Adjust RabbitMQ HA policy to make reply queues HA

Changes in oslo.messaging for 2023.1 exposed a known race condition in RabbitMQ when dealing with non-HA classic queues. When a RMQ cluster member is taken down, clients failing over to other members may erroneously be told a queue exists when it is in the process of being deleted. This can cause them to permanently sit waiting for messages from a queue that no longer exists until their services are restarted. Making the reply queues HA resolves this issue, at the expense of a x3 increase in reply queues across the cluster. My assumption is that reply queues were previously excluded from HA policy as a performance gain given their link to the number of compute nodes in an OpenStack deployment. Context: https://bugs.launchpad.net/oslo.messaging/+bug/2031512 Depends-On: https://review.opendev.org/c/openstack/openstack-ansible-rabbitmq_server/+/916042 Change-Id: Iee6b5f8cc1ad04988c8634f8b6e026e2f8c75b52
2024-04-17 08:23:25 +01:00
parent 506d3bae49
commit d4530e242d
2 changed files with 8 additions and 1 deletions
--- a/inventory/group_vars/all/infra.yml
+++ b/inventory/group_vars/all/infra.yml
@ -32,7 +32,7 @@ oslomsg_rabbit_quorum_queues: False

 rabbitmq_policies:
  - name: "HA"
-    pattern: '^(?!(amq\.)|(.*_fanout_)|(reply_)).*'
+    pattern: '^(?!(amq\.)|(.*_fanout_)).*'
    priority: 0
    tags: "ha-mode=all"
    state: "{{ (oslomsg_rabbit_quorum_queues | default(True) or not rabbitmq_queue_replication) | ternary('absent', 'present') }}"

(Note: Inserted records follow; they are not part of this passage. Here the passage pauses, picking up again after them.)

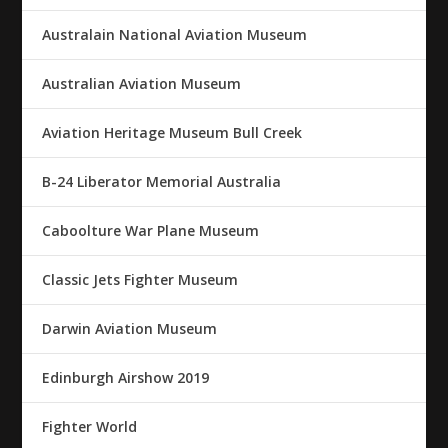
Australain National Aviation Museum
Australian Aviation Museum
Aviation Heritage Museum Bull Creek
B-24 Liberator Memorial Australia
Caboolture War Plane Museum
Classic Jets Fighter Museum
Darwin Aviation Museum
Edinburgh Airshow 2019
Fighter World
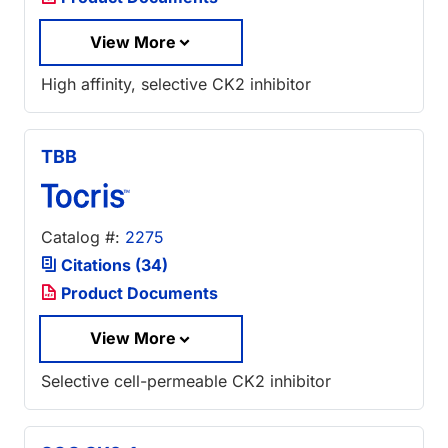
View More
High affinity, selective CK2 inhibitor
TBB
Catalog #:
2275
Citations (34)
Product Documents
View More
Selective cell-permeable CK2 inhibitor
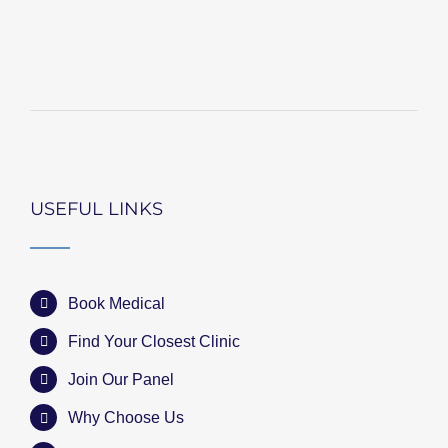
USEFUL LINKS
Book Medical
Find Your Closest Clinic
Join Our Panel
Why Choose Us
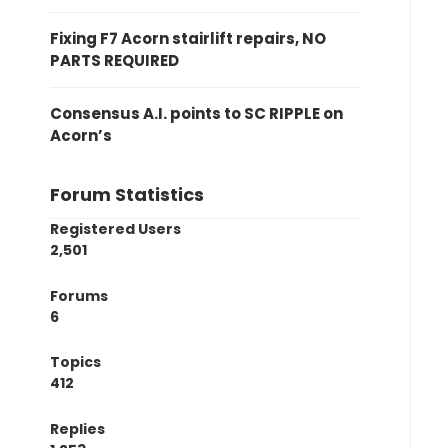
Fixing F7 Acorn stairlift repairs, NO
PARTS REQUIRED
Consensus A.I. points to SC RIPPLE on
Acorn’s
Forum Statistics
Registered Users
2,501
Forums
6
Topics
412
Replies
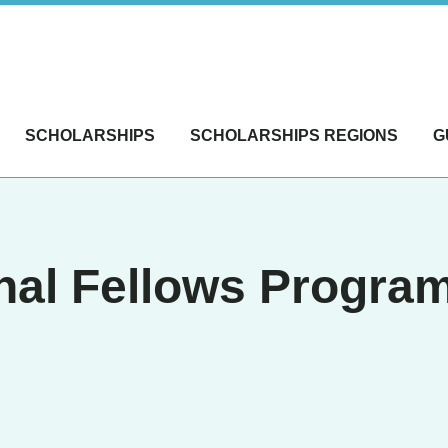
SCHOLARSHIPS
SCHOLARSHIPS REGIONS
G
al Fellows Program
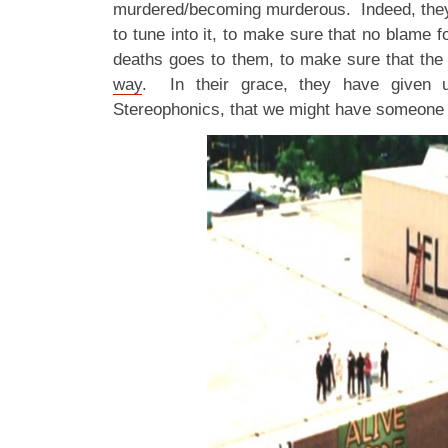
murdered/becoming murderous. Indeed, they 
to tune into it, to make sure that no blame f
deaths goes to them, to make sure that th
way
. In their grace, they have given us
Stereophonics, that we might have someone to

--- a/releasenotes/notes/rmq-ha-reply-queue-policy-95a8fd54561fc9cd.yaml
+++ b/releasenotes/notes/rmq-ha-reply-queue-policy-95a8fd54561fc9cd.yaml
@ -0,0 +1,7 @@
+---
+upgrade:
+  - |
+    When using RabbitMQ in a high availability cluster (non-quorum queues),
+    transient 'reply\_' queues are now included in the HA policy where they
+    previously were not. Note that this will increase the load on the RabbitMQ
+    cluster, particularly for deployments with large numbers of compute nodes.